Comprehensive field investigations into the axial cyclic loading behaviour of open steel pipe piles driven and aged in low-to-medium-density chalk identify the conditions under which behaviour is stable, unstable or metastable. Post-cycling monotonic tests confirmed that stable cycling enhanced pile capacity marginally, while unstable cases suffered potentially large losses of shaft capacity. Metastable conditions led to intermediate outcomes. The patterns by which axial deflections grew under cyclic loading varied systematically with the normalised loading parameters and could be captured by simple fitting expressions. Cyclic stiffnesses also varied with loading conditions, with the highest operational shear stiffnesses falling far below the in situ seismic test values.

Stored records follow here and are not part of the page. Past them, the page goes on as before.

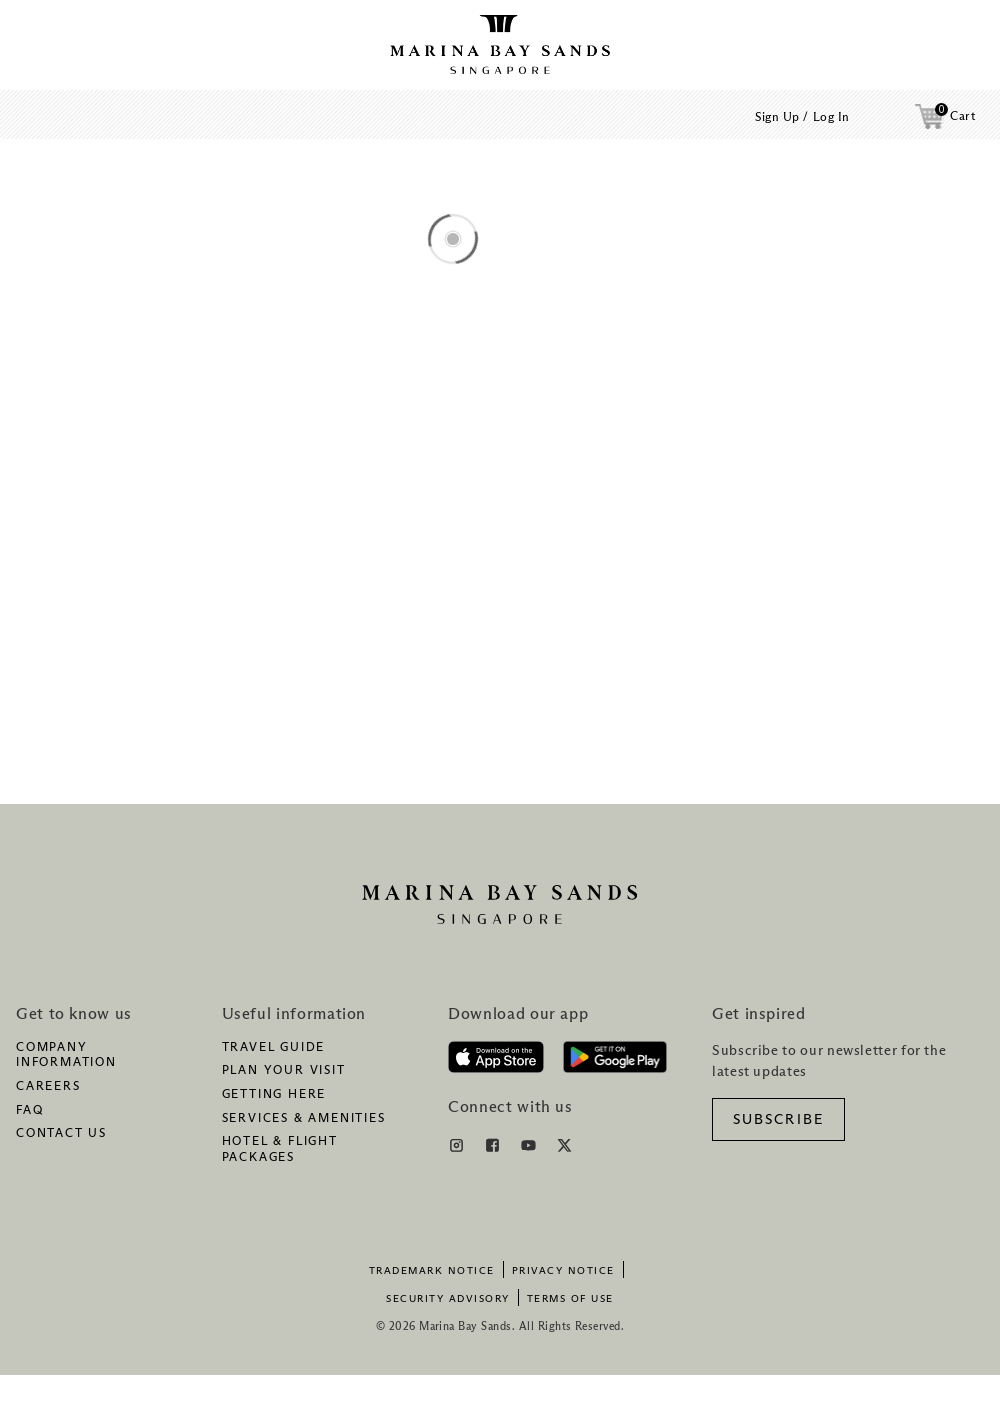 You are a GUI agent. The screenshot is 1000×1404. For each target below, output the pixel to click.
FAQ (29, 1111)
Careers (48, 1087)
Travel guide (274, 1048)
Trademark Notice (432, 1271)
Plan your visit (284, 1071)
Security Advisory (448, 1299)
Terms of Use (570, 1299)
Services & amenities (304, 1119)
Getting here (274, 1095)
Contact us (61, 1134)
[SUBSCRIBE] (778, 1119)
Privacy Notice (563, 1271) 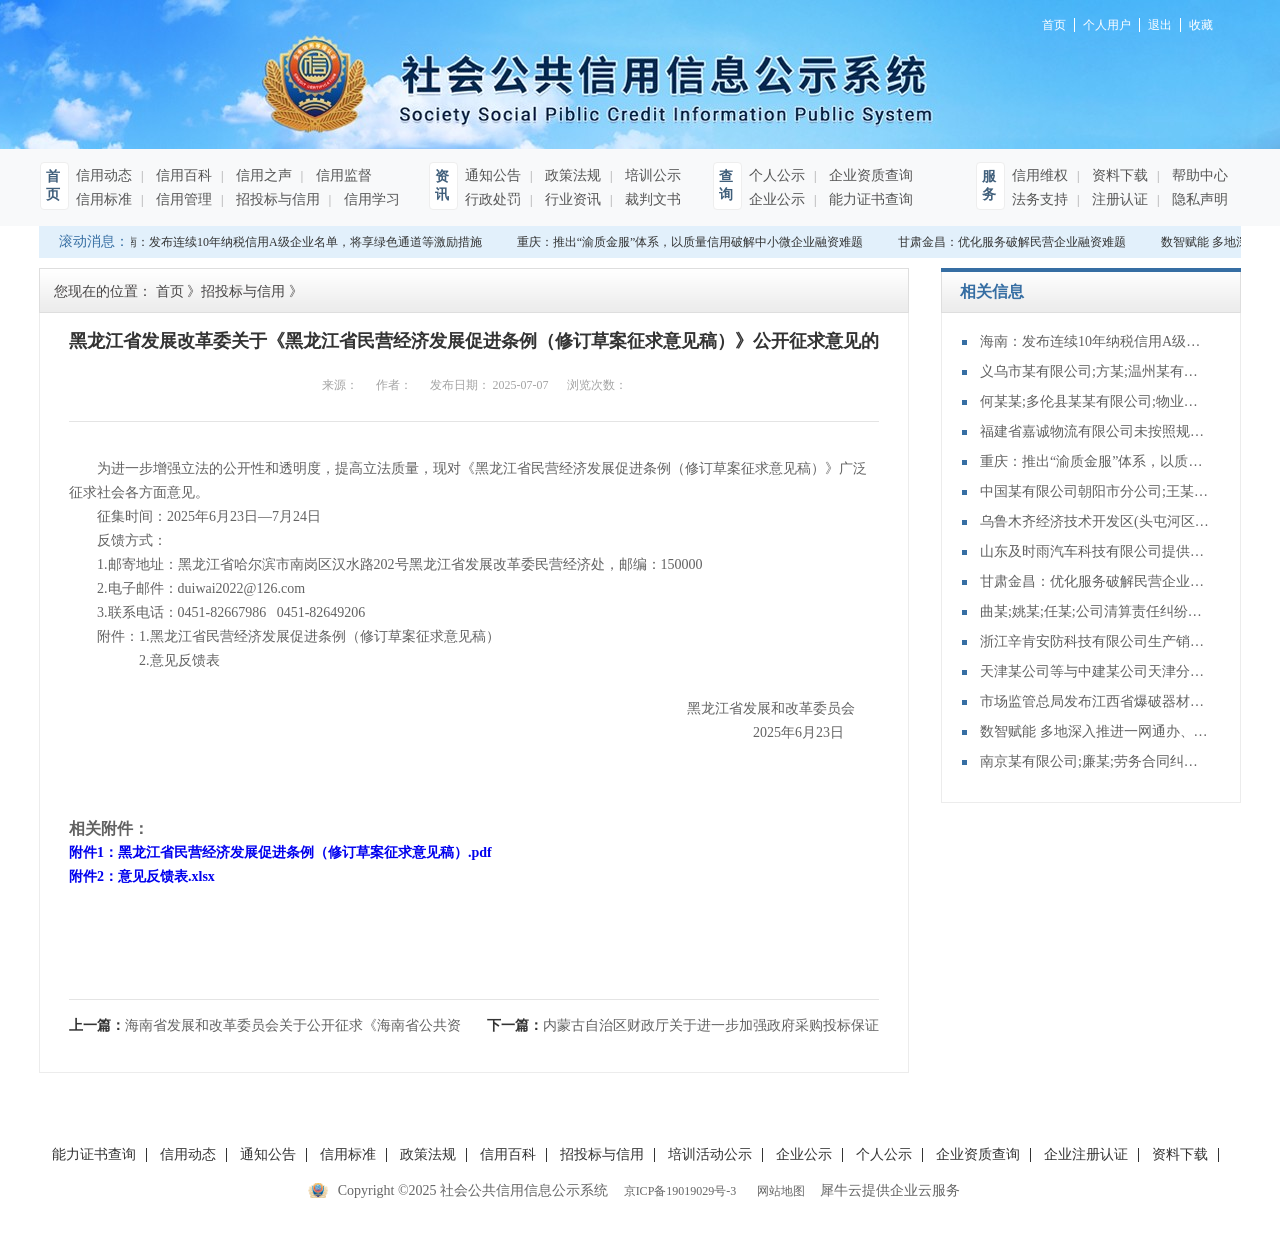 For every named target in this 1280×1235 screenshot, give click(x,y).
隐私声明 (1198, 199)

The monotonic and cyclic axial responses of the test piles were controlled by the behaviour of, and conditions within, the reconsolidated, de-structured, chalk putty annuli formed around pile shafts during driving. Fibre-optic strain gauges identified progressive failure from the pile tip upwards. Large factors of safety were required for piles to survive repetitive loading under high-level, two-way conditions involving low mean loads, while low-amplitude one-way cycling had little impact. A simple ‘global’ prediction procedure employing interface shear and cyclic triaxial tests is shown to provide broadly representative predictions for field behaviour.